Nina Turner lost her campaign for Congress. The Ohio district in which she ran was a strongly Democratic Party district. Turner was the "progressive" candidate. Another person of color, Shontel Brown, won the race. Brown was the more "moderate" Democrat, backed by Hillary Clinton, among others.

The most common reaction to the victory of Shontel Brown over Nina Turner has been that the Democratic Party majority is a "moderate" political party, not a "progressive" political party. After all, our president is named Joe Biden, not Bernie Sanders. 

There is undoubtedly some truth to this, but I appreciated an article in The Nation, online, that proposed a somewhat different analysis: 

Nina Turner has been criticized for a lot of things in the wake of her loss in the Cleveland, Ohio, special election last week. The conventional wisdom is that her politics were too leftist, and that she was too confrontational, to win in a time when Biden-like moderate politics are the order of the day. Those takes are nonsense; the race was eminently winnable. If there is a single critical mistake Turner made, it was placing her campaign in the hands of strategists who squandered her financial firepower on ineffective and ill-conceived expenditures.

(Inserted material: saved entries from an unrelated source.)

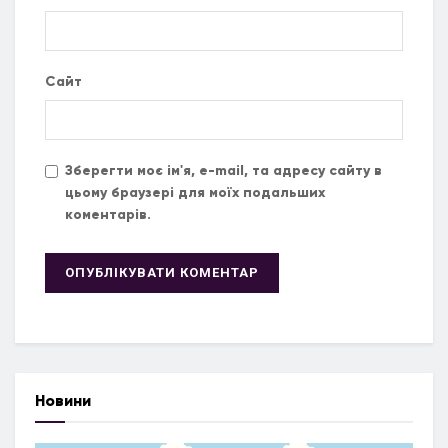
Сайт
Зберегти моє ім'я, e-mail, та адресу сайту в
цьому браузері для моїх подальших
коментарів.
Новини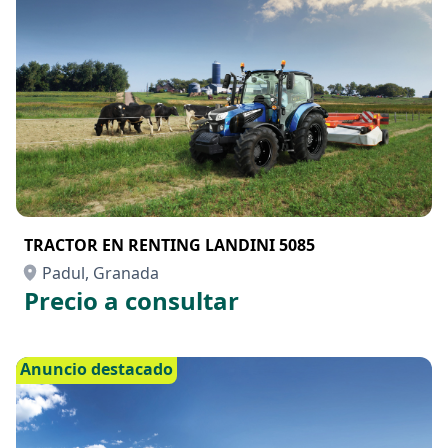
TRACTOR EN RENTING LANDINI 5085
Padul, Granada
Precio a consultar
Anuncio destacado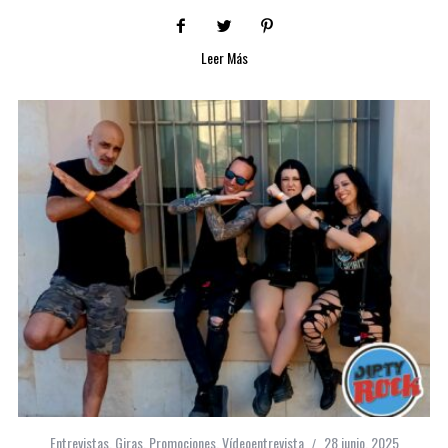
Leer Más
Entrevistas
,
Giras
,
Promociones
,
Vídeoentrevista
28 junio, 2025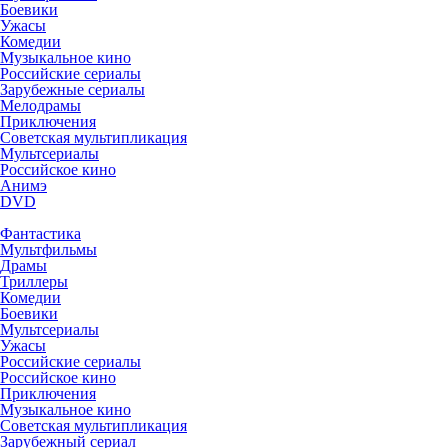
Боевики
Ужасы
Комедии
Музыкальное кино
Российские сериалы
Зарубежные сериалы
Мелодрамы
Приключения
Советская мультипликация
Мультсериалы
Российское кино
Анимэ
DVD
Фантастика
Мультфильмы
Драмы
Триллеры
Комедии
Боевики
Мультсериалы
Ужасы
Российские сериалы
Российское кино
Приключения
Музыкальное кино
Советская мультипликация
Зарубежный сериал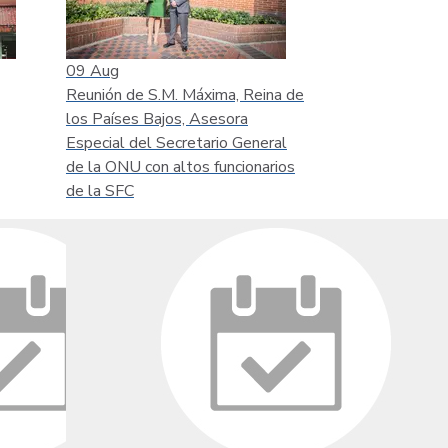
09
Aug
Reunión de S.M. Máxima, Reina de
los Países Bajos, Asesora
Especial del Secretario General
de la ONU con altos funcionarios
de la SFC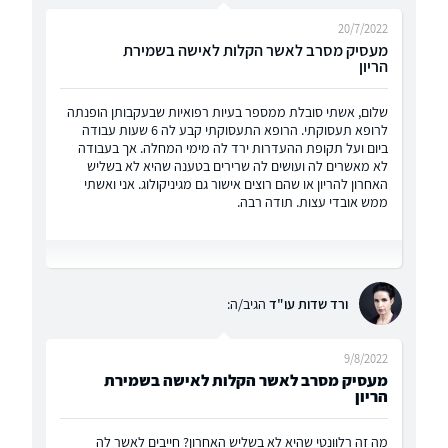
20/7/2022
מעסיק מסרב לאשר הקלות לאישה בשמירת
הריון
שלום, אשתי סובלת ממספר בעיות רפואיות שבעקבותן הופנתה
לרופא תעסוקתי. הרופא התעסוקתי קבע לה 6 שעות עבודה
ביום ועל תקופת ההעדרות ירד לה מימי המחלה. אך בעבודה
לא מאשרים לה ועושים לה שרירים בטענה שהיא לא בשליש
האחרון להריון או שהם רוצים אישור גם מגיניקולוג. אני ואשתי
ממש אובדי עצות. תודה רבה.
ורד שדות עו"ד
הגיב/ה:
9/8/2022
מעסיק מסרב לאשר הקלות לאישה בשמירת
הריון
מה זה רלוונטי שהיא לא בשליש האחרון? חייבים לאשר לה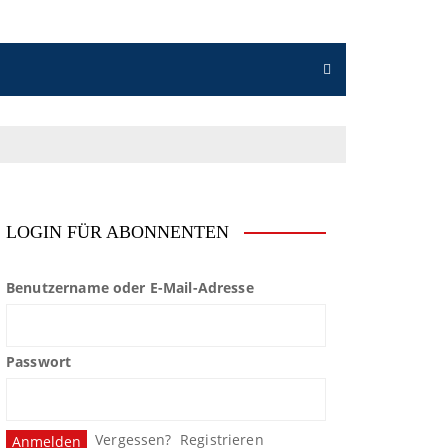
LOGIN FÜR ABONNENTEN
Benutzername oder E-Mail-Adresse
Passwort
Vergessen?
Registrieren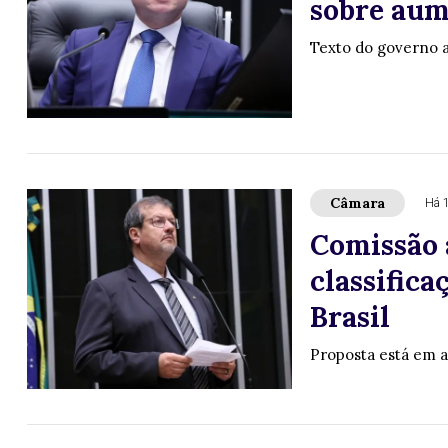
sobre aum
Texto do governo a
Câmara
Há 
Comissão 
classifica
Brasil
Proposta está em 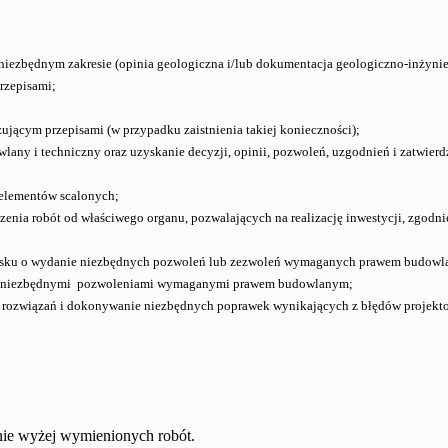
iezbędnym zakresie (opinia geologiczna i/lub dokumentacja geologiczno-inżynie
rzepisami;
zującym przepisami (w przypadku zaistnienia takiej konieczności);
lany i techniczny oraz uzyskanie decyzji, opinii, pozwoleń, uzgodnień i zatwier
i elementów scalonych;
enia robót od właściwego organu, pozwalających na realizację inwestycji, zgodni
iosku o wydanie niezbędnych pozwoleń lub zezwoleń wymaganych prawem budow
e z niezbędnymi pozwoleniami wymaganymi prawem budowlanym;
im rozwiązań i dokonywanie niezbędnych poprawek wynikających z błędów projekt
nie wyżej wymienionych robót.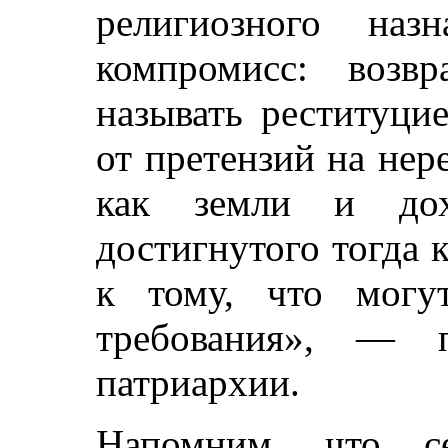
религиозного назн
компромисс: возв
называть реституци
от претензий на нер
как земли и дох
достигнутого тогда 
к тому, что могу
требования», — п
патриархии.
Напомним, что се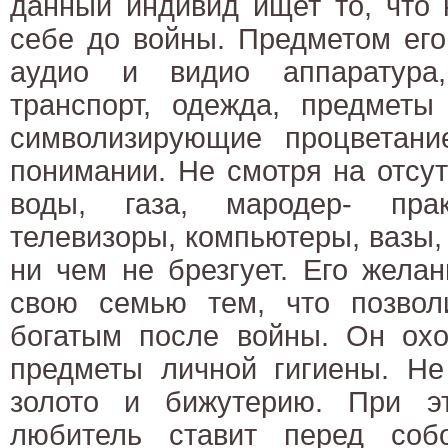
данный индивид ищет то, что 
себе до войны. Предметом его
аудио и видио аппаратура,
транспорт, одежда, предметы
символизирующие процветани
понимании. Не смотря на отсут
воды, газа, мародер- пра
телевизоры, компьютеры, вазы,
ни чем не брезгует. Его жела
свою семью тем, что позвол
богатым после войны. Он охо
предметы личной гигиены. Не
золото и бижутерию. При э
любитель ставит перед соб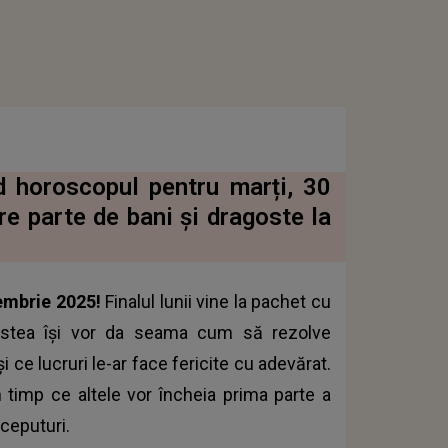
nd horoscopul pentru marți, 30
e parte de bani și dragoste la
embrie 2025!
Finalul lunii vine la pachet cu
cestea își vor da seama cum să rezolve
și ce lucruri le-ar face fericite cu adevărat.
n timp ce altele vor încheia prima parte a
nceputuri.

Steve Phillips, who wrote the article for The Nation, is the host of "Democracy in Color with Steve Phillips." This is a "color-conscious podcast about politics." Phillips is also a senior fellow at the Center for American Progress and is the author of Brown Is the New White: How the Demographic Revolution Has Created a New American Majority.
 
Phillips says, pretty much, that what Turner needed to do (and what her campaign didn't do) was to employ an approach discussed in my blog posting yesterday. The campaign needed to talk to the voters, one on one, "one conversation at a time." 
 
Here is Phillips' pitch: 
 
Looking through Turner’s spending reports, it’s clear that the people who ran her campaign defaulted to the typical playbook of putting far more money into television and digital ads than into the nitty-gritty work of getting people to cast ballots. 
This strategic blunder is especially egregious because the formula for winning special elections, which are typically low-turnout affairs, is to focus on that humble work. That’s how Alexandria Ocasio-Cortez prevailed in her 2018 upset win. Her communications coordinator, Corbin Trent, explained that their campaign strategy identified a universe of 75,000 potential supporters, and “then we knocked on their doors, we sent them mail, we knocked on their doors again, we called them.” 
That is the path to victory—knocking on doors, calling people, identifying supporters, and then getting those supporters to the polls. It is simple in concept, yet challenging in execution. And it is made more challenging to pull off in the realm of professional politics, because it is meticulous, nonglamorous, and not profitable for consultants.
 
I am not planning to give up on my idea that "talking to strangers" is exactly what we need to do to preserve American democracy and to save the world.
 
A modest ambition, I know, but consider the alternatives!